Le roi Sullivan s'accroupit bas, l'arrosoir penché dans sa main tandis qu'il laissait le mince filet d'eau tomber doucement sur la terre. La jeune plante devant lui frissonna sous les gouttes, et il fixa le vert vibrant. Il n'y avait encore que quelques mois, ce n'était rien de plus qu'un frêle arbuste. À présent, ses racines s'agrippaient fermement à la terre, ses branches s'élançaient vers le haut avec avidité. Donnez-lui une année de plus, et il s'étendrait sur tout le jardin. Il faillit sourire à cette pensée. Rien ne le satisfaisait davantage que de voir quelque chose qu'il avait nourri prendre racine, grandir en force et se tailler sa place.
Pourtant, même tandis que l'eau imbibait les racines, une lourdeur tirait sur sa poitrine.
Cela faisait des heures à présent. S'il avait compté juste, le combat dans l'arène aurait dû depuis longtemps atteindre sa conclusion. Un combat qu'il n'avait pas prévu, pas avant quelques jours. Même pour Regina, cette méthode avait été bien trop directe — trop brutale — pour ses manœuvres habituelles. Éliminer le comte Arzan en combat singulier, sous les yeux du royaume ? Elle avait joué son coup avec audace, cette fois.
Et lui n'avait rien fait pour l'empêcher.
Il aurait pu intervenir. Il aurait pu déplacer les pièces avant même que le duel ne commence. Mais il ne l'avait pas fait. Il avait choisi instead d'observer de loin, de laisser le jeune homme assumer lui-même. Arzan avait déjà franchi tant de pièges, tant de trappes qui auraient brisé des hommes moindres. Sullivan n'avait aucun doute sur le fait qu'il survivrait à celui-ci également.
Mais *comment* il survivrait — c'était là la ronge qui grugeait son cœur.
Peut-être avait-il été trop pressé. Peut-être son désir de jauger la force d'Arzan, de voir jusqu'où la puissance magique de l'homme avait grimpé, l'avait-il aveuglé sur les risques. Il posa l'arrosoir, les doigts se crispant sur l'anse. Il se remit à tasser la terre autour de la base. Un roi ne devrait pas parier sur ce qu'il souhaite préserver.
Pourtant, aucune nouvelle ne venait. Le chevalier Roderic, celui que Sullivan avait chargé de placer des guetteurs à l'arène, ne s'était pas encore présenté. L'homme ne s'éloignait jamais des appartements royaux ; Sullivan savait qu'il rôdait tout près, même à l'instant.
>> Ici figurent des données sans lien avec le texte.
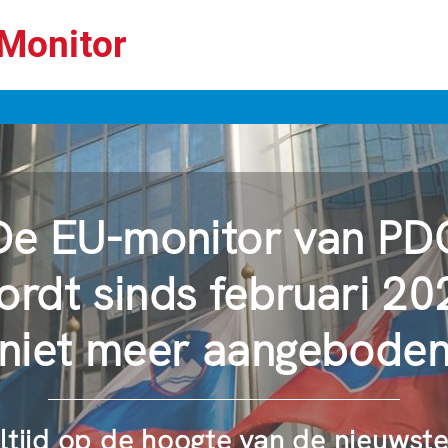
Monitor
De EU-monitor van PD
ordt sinds februari 20
niet meer aangebode
ltijd op de hoogte van de nieuwst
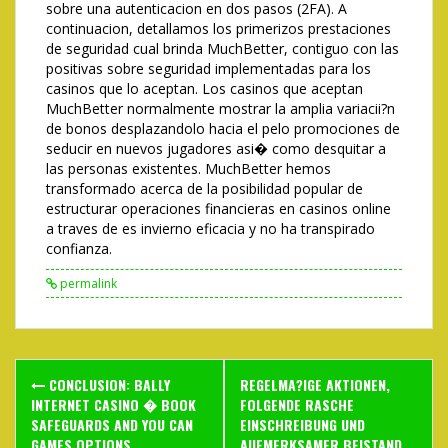
sobre una autenticacion en dos pasos (2FA). A
continuacion, detallamos los primerizos prestaciones
de seguridad cual brinda MuchBetter, contiguo con las
positivas sobre seguridad implementadas para los
casinos que lo aceptan. Los casinos que aceptan
MuchBetter normalmente mostrar la amplia variacii?n
de bonos desplazandolo hacia el pelo promociones de
seducir en nuevos jugadores asi� como desquitar a
las personas existentes. MuchBetter hemos
transformado acerca de la posibilidad popular de
estructurar operaciones financieras en casinos online
a traves de es invierno eficacia y no ha transpirado
confianza.
permalink
Post
CONCLUSION: BALLY
REGELMA?IGE AKTIONEN,
navigation
INTERNET CASINO � BOOK
FOLGENDE RASCHE
SAFEGUARDS AND YOU CAN
EINSCHREIBUNG UND
GAMES OPTIONS
AUFMERKSAMER BEISTAND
Et il attendait.
Les yeux du roi se plissèrent, sa main effleura les feuilles de la plante grandissante. Les duels de mages n'étaient jamais longs. Rapides, vicieux, décisifs — telle était leur nature, même quand des puissances croisaient le fer.
Alors pourquoi, le silence s'était-il étiré si longtemps ?
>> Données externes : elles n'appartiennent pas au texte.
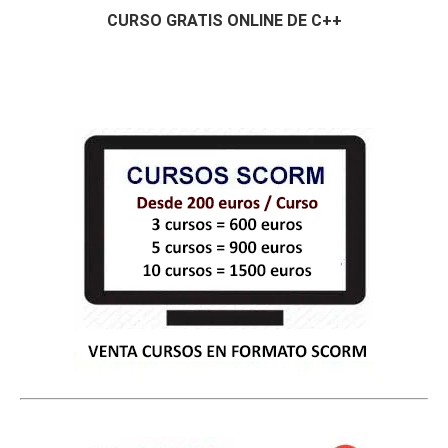
CURSO GRATIS ONLINE DE C++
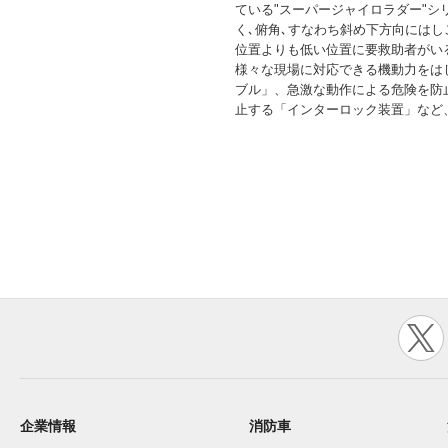
ている"スーパージャイロラダー"シ
く､俯角､すなわち斜め下方向にはし
位置よりも低い位置に要救助者がい
様々な現場に対応できる機動力をは
ブル」、急激な動作による危険を防
止する「インターロック装置」など
企業情報
消防車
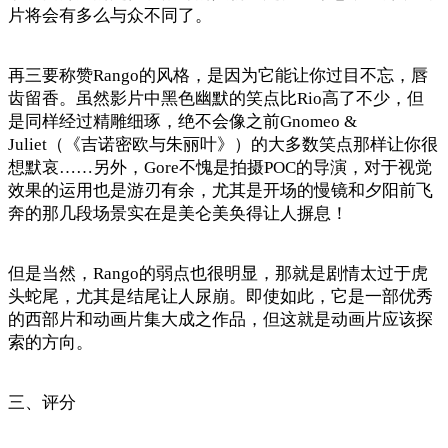
片将会有多么与众不同了。
再三要称赞Rango的风格，是因为它能让你过目不忘，唇
齿留香。虽然影片中黑色幽默的笑点比Rio高了不少，但
是同样经过精雕细琢，绝不会像之前Gnomeo &
Juliet（《吉诺密欧与朱丽叶》）的大多数笑点那样让你很
想默哀……另外，Gore不愧是拍摄POC的导演，对于视觉
效果的运用也是游刃有余，尤其是开场的慢镜和夕阳前飞
奔的那几段场景实在是美仑美奂得让人摒息！
但是当然，Rango的弱点也很明显，那就是剧情太过于虎
头蛇尾，尤其是结尾让人尿崩。即使如此，它是一部优秀
的西部片和动画片集大成之作品，但这就是动画片应该探
索的方向。
三、评分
Sullivan avait lui-même été un amateur de duels de mages. Dans les premières années de la couronne, il s'était rendu à chacun de ceux qu'il pouvait, curieux de voir les étincelles de génie et de pouvoir indompté s'affronter devant lui. À l'époque, chaque duel avait eu l'air de l'histoire qui se déroulait sous ses yeux. Mais les années passèrent, et le spectacle devint routine. Ils ne le faisaient plus vibrer. Il s'en était lassé, les renvoyant au rang de simple divertissement pour les masses.
Maintenant, alors qu'il finissait d'arroser la plante et tassait la terre autour de sa base, il se redressa avec un léger grognement. L'inquiétude le tirailla à nouveau. Il valait mieux connaître les résultats que de perdre son temps à faire les cent pas en rond. Il se tourna, essuyant la terre de ses mains, juste à temps pour voir le chevalier Roderic marcher vers lui.
La démarche du chevalier était assurée, mais ses sourcils étaient levés, son visage portait cette expression inconfondable de choc. Sullivan la reconnut sur-le-champ. Il l'avait vue maintes fois sur cet homme — il ne l'arborait que lorsqu'un événement l'avait véritablement ébranlé.
« J'imagine que vous avez les résultats », dit Sullivan.
« C'est le cas, Votre Majesté », répondit le chevalier sur son ton habituel, concis. Sullivan s'y était habitué après des années à converser avec lui. Mais ses yeux trahissaient l'attitude stoïque et montraient des émotions.
« Roderic, sont-ils si choquants que même vous ayez… cette mine ? » demanda-t-il.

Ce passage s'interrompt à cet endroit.